Italy is home to more than 5 million expats. For many of them the priority is to send international money transfer to support their families back in their home countries. A clear understanding of the prevailing tax regime can help maximize remittances. Here are some general ideas that can help cut through some of the confusion regarding Italian taxation laws and help migrant workers save taxes while ensuring compliance.
Italy’s basic tax structure
Italy’s personal income tax regime consists of 3 types of taxes – national, regional, and municipal. Expatriate professionals living in Italy for more than 183 days of the year are liable to pay all 3. Foreigners who have been in Italy for less than 183 days only pay taxes on what they earn in the country.
Nonresident employees with no sources of income other than formal employment need not file tax returns.
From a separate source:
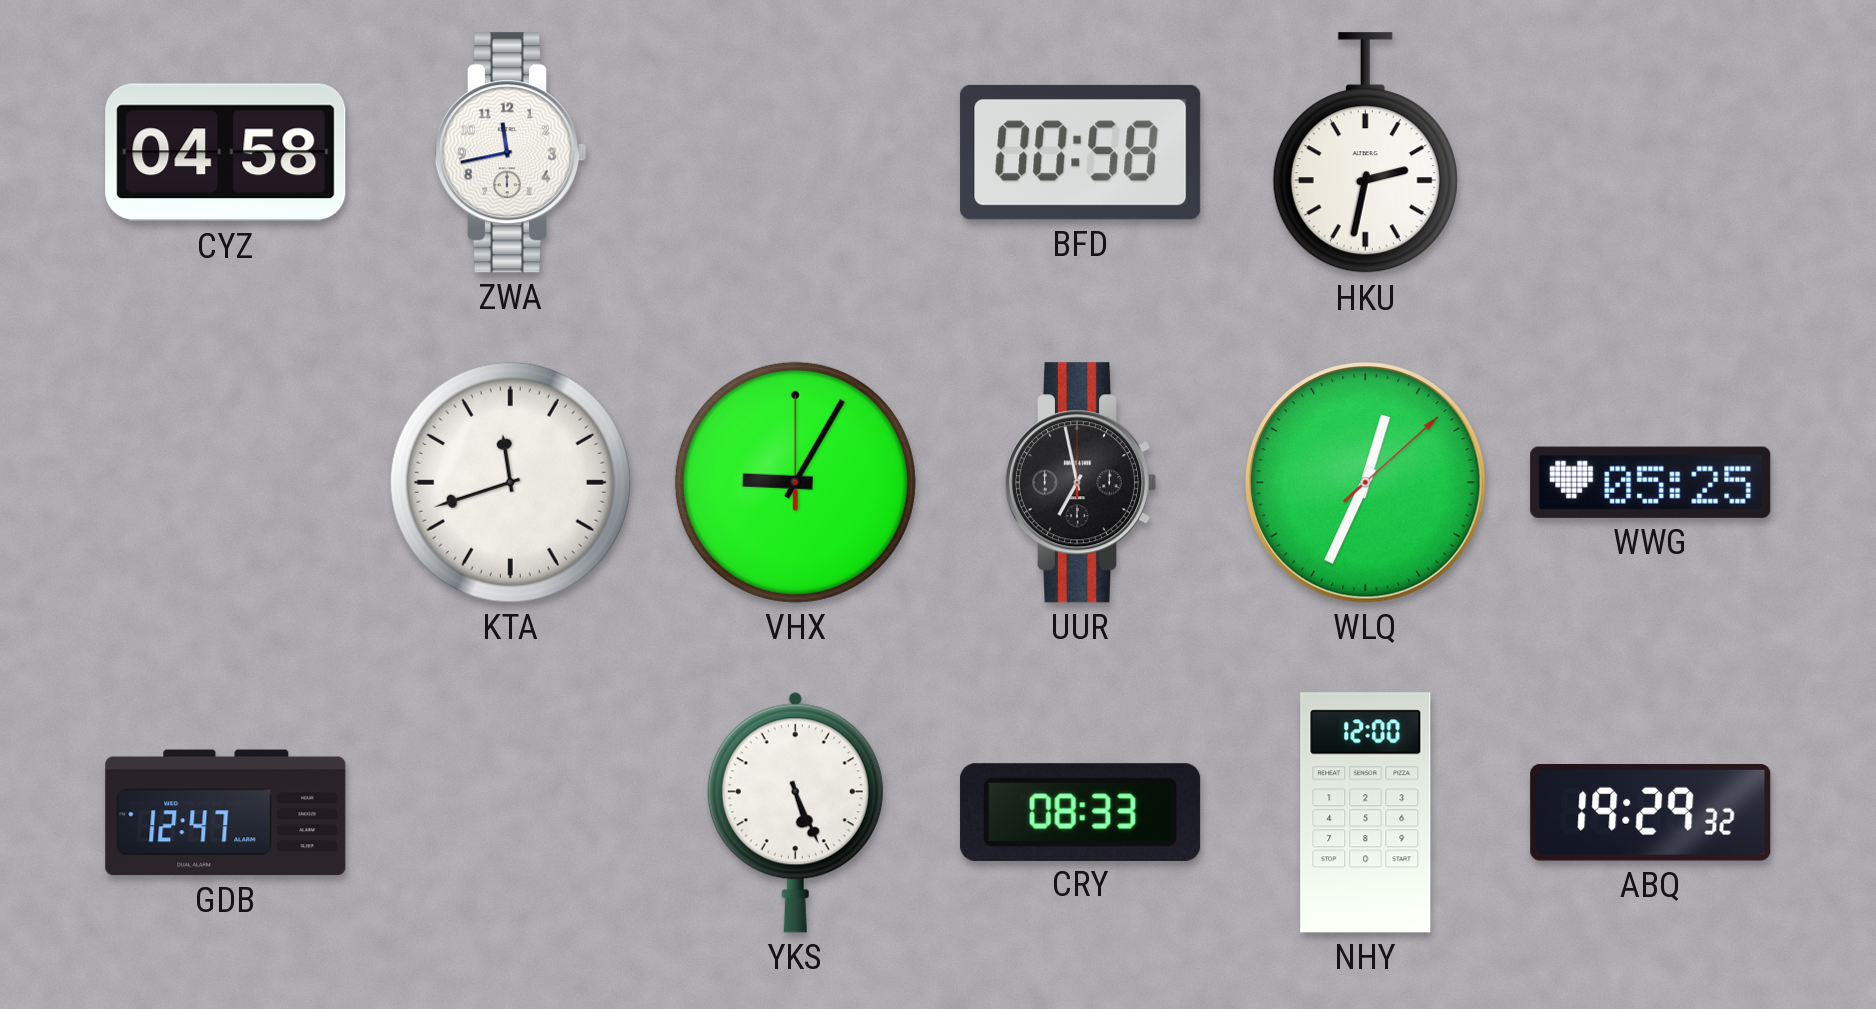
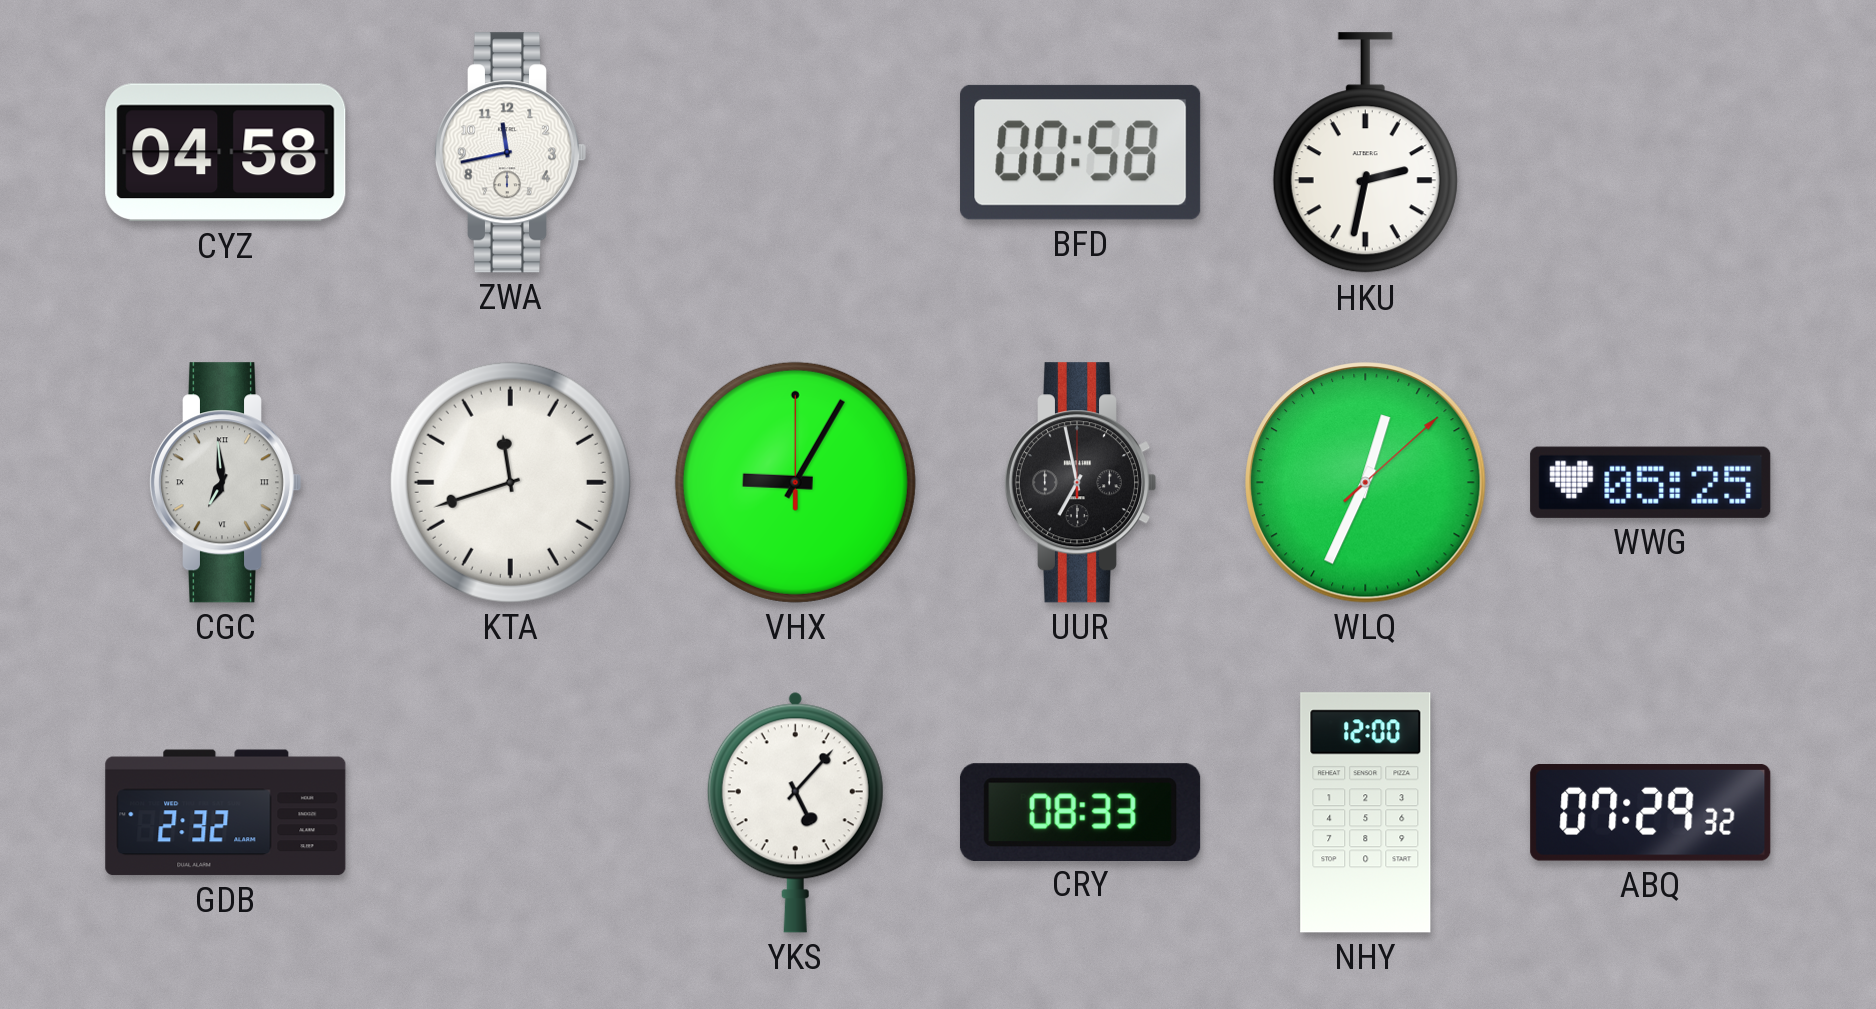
CGC: none -> 6:59
GDB: 12:47 -> 2:32
YKS: 5:26 -> 5:07
ABQ: 19:29 -> 07:29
This is because under Italian law the employers withhold taxes at the source. June 30 is the last date to clear all tax-related dues with The Italian Revenue Agency. This office also allows the clearing of dues in the month of July with a late filing surcharge of 0.4% on the payable tax.
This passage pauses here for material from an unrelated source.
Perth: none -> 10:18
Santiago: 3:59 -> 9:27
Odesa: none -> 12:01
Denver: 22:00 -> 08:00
National, regional, and municipal taxes
Italy’s National Income Tax takes into account a person’s entire income earned in Italy. This includes income from business, capital gains, pensions, employment, and freelancing. Anyone who earns an income of EUR 15,000 or more annually must pay tax. The National Income Tax rate is progressive, and increases with one’s income. Currently it ranges between 23% and 43%.
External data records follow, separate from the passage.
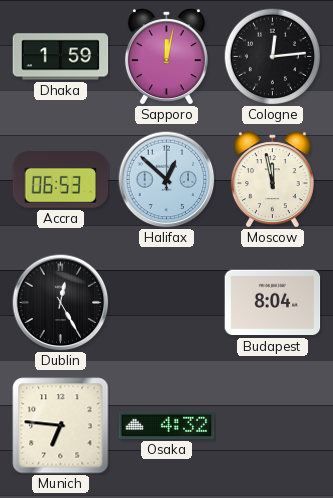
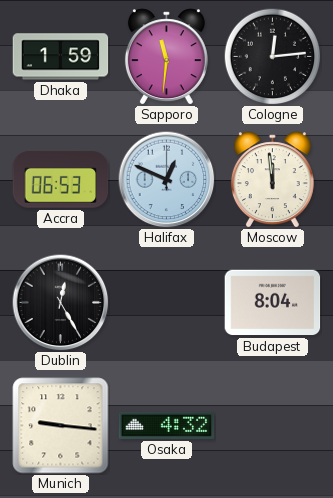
Sapporo: 12:02 -> 11:31
Halifax: 12:52 -> 12:49
Moscow: 11:58 -> 11:59
Munich: 6:46 -> 9:16
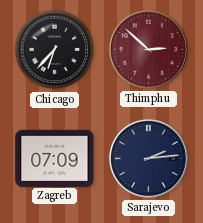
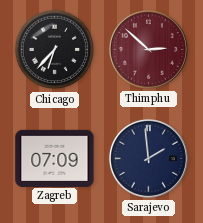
Sarajevo: 2:14 -> 1:59
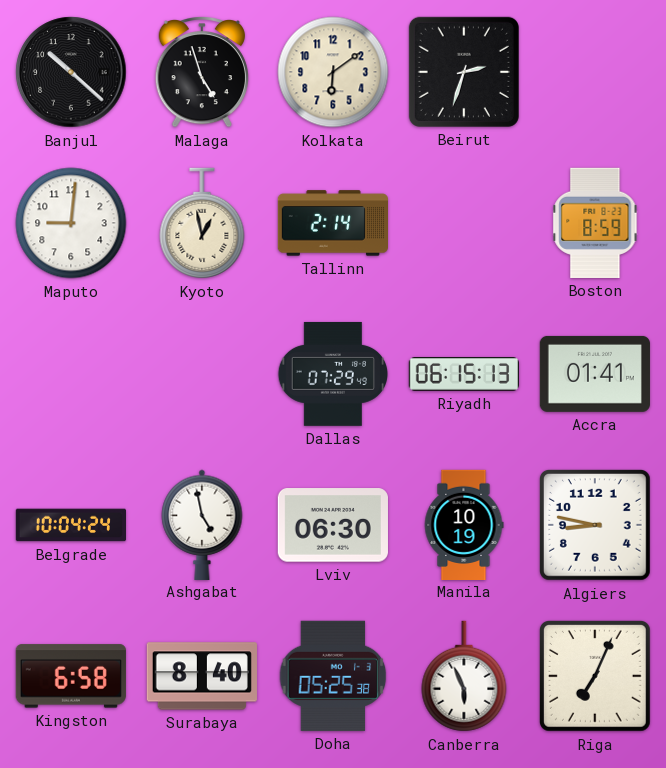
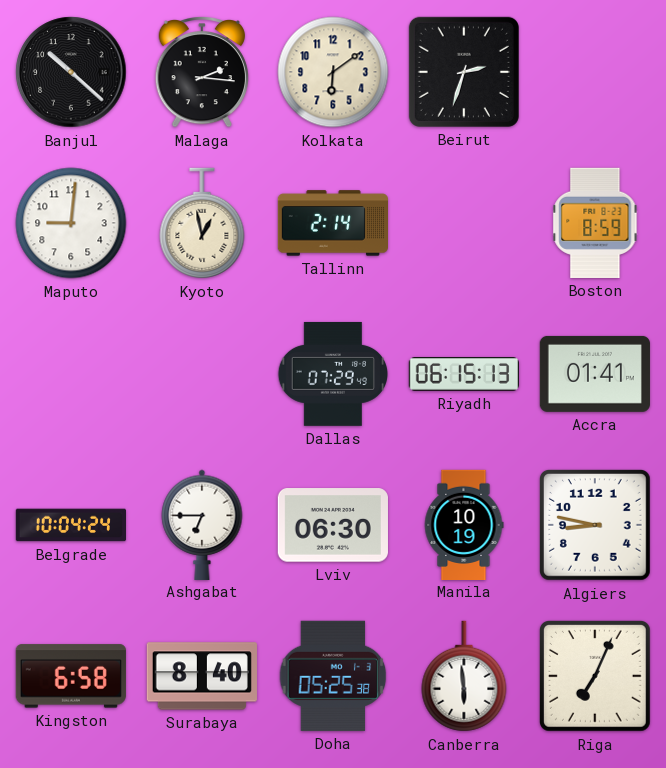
Malaga: 4:57 -> 2:16
Ashgabat: 4:58 -> 6:45
Canberra: 5:56 -> 5:59
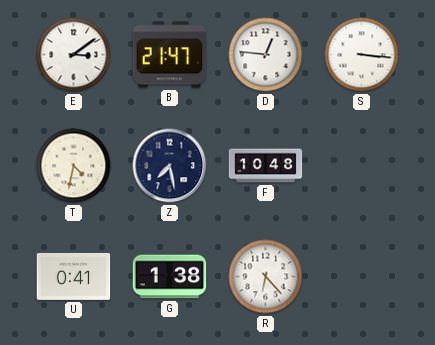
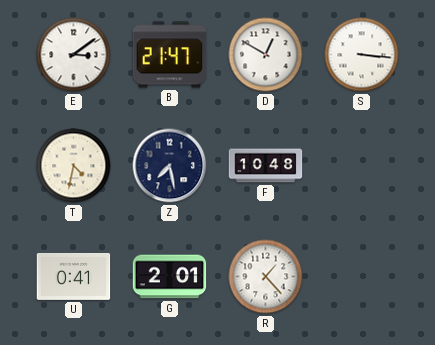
D: 12:46 -> 12:50
G: 1:38 -> 2:01
R: 6:23 -> 1:23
Depending on their region of residence in Italy migrant workers must pay Regional Income Tax. This can range from 1.23%-3.33% of the taxable income. In addition there is also the Municipal Income Tax, which is based on the municipality of residence. It ranges from 0%-0.8%. The tax rates are occasionally updated. The newest information is available on the Italian Government’s Fiscal Information website.
Other taxes
Expats in Italy do buy and sell real estate, stocks, and various investment instruments. These transactions attract a capital gains tax at 26% of any profits generated. Foreign nationals also have to pay a remittance tax of 1.5% to the government on every transaction, whenever they transfer money to any country outside the European Union. This applies to remittances sent via popular services such as the Ria Money Transfer App.
Double taxation
A nonresident citizen may have to pay taxes in both his host country and home country. There are certain provisions in Italian law to avoid the unreasonable burden of double taxation. Italy has bilateral agreements with several countries to prevent this. The list currently has 90 countries on it, including the US, India, and the Philippines. Migrants can easily check the availability of a double taxation treaty between Italy and their home countries by visiting the Italian government’s official finance portal.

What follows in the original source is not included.